Berlin (msh). Europas Einheitswährung Euro trägt nach Ansicht des Statistischen Bundesamtes zu Unrecht die Bezeichnung „Teuro“. In den vergangenen Monaten seien die Lebenshaltungskosten mit 1,3 Prozent nur sehr moderat gestiegen. Die Statistiker räumen aber ein, dass die Verbraucher mit dem Gefühl, vieles sei teurer geworden, richtig liegen. Besonders die Preise von Dienstleistungen und in der Gastronomie sind gestiegen. Verbraucherschützer kritisierten, die amtliche Statistik sage zu wenig über die Auswirkungen der EuroEinführung aus.

Die neue Währung sorgte immer wieder für Missmut bei den Verbrauchern, weil viele Anbieter die Euro-Einführung zu deftigen Preisanhebungen genutzt haben sollen. Um dem „Teuro“ auf die Spur zu kommen, untersuchte das Statistikamt die Entwicklung von 18 000 Preisen aus 35 Produktgruppen. „Es hat überdurchschnittliche Preiserhöhungen gegeben“, sagt Nadin Engelhardt, Euro-Expertin des Statistischen Bundesamtes. Vor allem bei Dienstleistungen und in der Gastronomie habe es zu Jahresbeginn einen Preisschub gegeben. So kostete im Oktober die Kinokarte 4,6 Prozent und die Autowäsche 4,3 Prozent mehr als im Vorjahresmonat. Für ein Glas Bier mussten die Gäste 3,6 Prozent mehr auf den Tisch legen.

Bei Nahrungsmitteln, deren Preise bis zum Sommer stark gestiegen sind, sei nun eine „deutliche Entspannung“ zu beobachten. Die Verteuerungen, die zeitlich mit der Euro-Einführung zusammenfielen und insbesondere Obst und Gemüse betrafen, waren nach Darstellung der Statistiker vor allem eine Folge der kalten Witterung. Im November 2002 habe jedoch das Preisniveau für Nahrungsmittel um 0,8 Prozent niedriger gelegen als vor Jahresfrist.
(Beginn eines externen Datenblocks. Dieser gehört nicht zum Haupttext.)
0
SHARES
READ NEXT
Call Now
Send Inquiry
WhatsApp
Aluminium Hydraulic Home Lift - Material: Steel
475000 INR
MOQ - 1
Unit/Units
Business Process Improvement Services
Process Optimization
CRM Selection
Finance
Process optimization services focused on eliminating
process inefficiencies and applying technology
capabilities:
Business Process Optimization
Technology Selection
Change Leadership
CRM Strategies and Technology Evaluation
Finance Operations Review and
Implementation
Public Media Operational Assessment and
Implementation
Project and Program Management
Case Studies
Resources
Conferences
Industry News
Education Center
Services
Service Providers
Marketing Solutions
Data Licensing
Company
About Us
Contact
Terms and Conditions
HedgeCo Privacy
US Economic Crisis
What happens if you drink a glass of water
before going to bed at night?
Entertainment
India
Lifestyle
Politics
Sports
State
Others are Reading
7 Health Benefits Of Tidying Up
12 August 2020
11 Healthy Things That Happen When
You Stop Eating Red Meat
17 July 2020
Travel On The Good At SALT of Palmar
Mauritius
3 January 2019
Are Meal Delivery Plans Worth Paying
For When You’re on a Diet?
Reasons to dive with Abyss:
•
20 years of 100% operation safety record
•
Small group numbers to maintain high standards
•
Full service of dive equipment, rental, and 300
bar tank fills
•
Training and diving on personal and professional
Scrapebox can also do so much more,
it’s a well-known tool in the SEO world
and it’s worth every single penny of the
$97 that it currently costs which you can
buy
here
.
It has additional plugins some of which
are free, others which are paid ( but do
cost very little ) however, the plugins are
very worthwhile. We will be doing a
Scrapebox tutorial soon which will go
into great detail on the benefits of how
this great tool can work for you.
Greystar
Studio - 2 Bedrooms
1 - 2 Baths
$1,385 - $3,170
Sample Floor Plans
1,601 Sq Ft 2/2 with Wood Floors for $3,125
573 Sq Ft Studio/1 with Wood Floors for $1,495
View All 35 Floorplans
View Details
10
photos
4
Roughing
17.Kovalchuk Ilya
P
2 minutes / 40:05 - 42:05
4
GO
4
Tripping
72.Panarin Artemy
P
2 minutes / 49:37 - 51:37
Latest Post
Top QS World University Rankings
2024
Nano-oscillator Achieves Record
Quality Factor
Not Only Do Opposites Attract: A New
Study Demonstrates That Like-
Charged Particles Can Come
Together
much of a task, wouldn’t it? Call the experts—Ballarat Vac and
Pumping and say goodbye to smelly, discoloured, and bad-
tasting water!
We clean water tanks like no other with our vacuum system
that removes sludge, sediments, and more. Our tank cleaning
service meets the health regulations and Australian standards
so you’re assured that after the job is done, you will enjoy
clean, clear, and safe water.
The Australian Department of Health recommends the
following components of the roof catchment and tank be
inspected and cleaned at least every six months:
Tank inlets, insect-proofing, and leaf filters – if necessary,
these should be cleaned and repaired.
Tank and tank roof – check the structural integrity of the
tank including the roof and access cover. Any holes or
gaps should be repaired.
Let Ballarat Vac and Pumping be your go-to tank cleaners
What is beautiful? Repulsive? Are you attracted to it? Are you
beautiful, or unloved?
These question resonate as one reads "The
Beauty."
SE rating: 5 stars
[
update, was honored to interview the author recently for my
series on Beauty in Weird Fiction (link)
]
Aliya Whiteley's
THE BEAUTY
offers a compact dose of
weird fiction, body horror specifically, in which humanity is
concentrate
Trotzdem gibt es Ausreißer nach oben: Schokolade war im Oktober 3,7 Prozent teurer als im Vorjahr.

„Die Preiserhöhungen schlagen sich nicht so stark in der Teuerungsrate nieder, weil die Preise vieler anderer Produkte gleich geblieben oder sogar günstiger geworden sind“, sagt Statistikerin Engelhardt. Vor allem die Preise für langlebige Konsumgüter wie Fernseher, Waschmaschinen oder Computer seien schon seit längerer Zeit rückläufig. Ähnliches sei bei Mieten, Energie und Versicherungen der Fall.

Im Warenkorb, der als Grundlage für die Ermittlung der Preissteigerungsrate dient, haben diese Waren und Leistungen ein hohes Gewicht (siehe Kasten). Der Warenkorb gebe daher nur unzureichend Aufschluss über die Auswirkungen des „Teuro“, sagte Bernd Krieger vom Europäischem Verbraucherzentrum Kiel. Nach Ansicht der Statistiker gibt es aber objektive Gründe, warum die Verbraucher das Gefühl haben, alles sei teurer geworden. „Der Preisanstieg betraf vor allem Güter des täglichen Bedarfs, mit denen die Menschen häufig konfrontiert sind“, sagt Engelhardt. Zudem fielen die hohen Preise bei Nahrungsmitteln zeitlich genau mit der Euro-Einführung zusammen. „Das setzt sich in den Köpfen fest.“

Trotzdem dürfe das Preisniveau kein Grund mehr dafür sein, dass die Deutschen den Euro immer noch nicht mögen, sagt Engelhardt. Nach einer Untersuchung der EU-Kommission sind nur 28 Prozent der Deutschen mit der neuen Währung zufrieden. Im Durchschnitt der Euroländer sind es mehr als die Hälfte. Die Statistiker erwarten, dass das Preisniveau auch in den kommenden Monaten nur moderat steigen werde.

Dass sich der Streit über den „Teuro“ wohl nie beilegen lassen wird, räumten auch die Statistiker ein: Wissenschaftlich exakt sei der Einfluss des Euro auf das Preisniveau nicht eindeutig bestimmbar.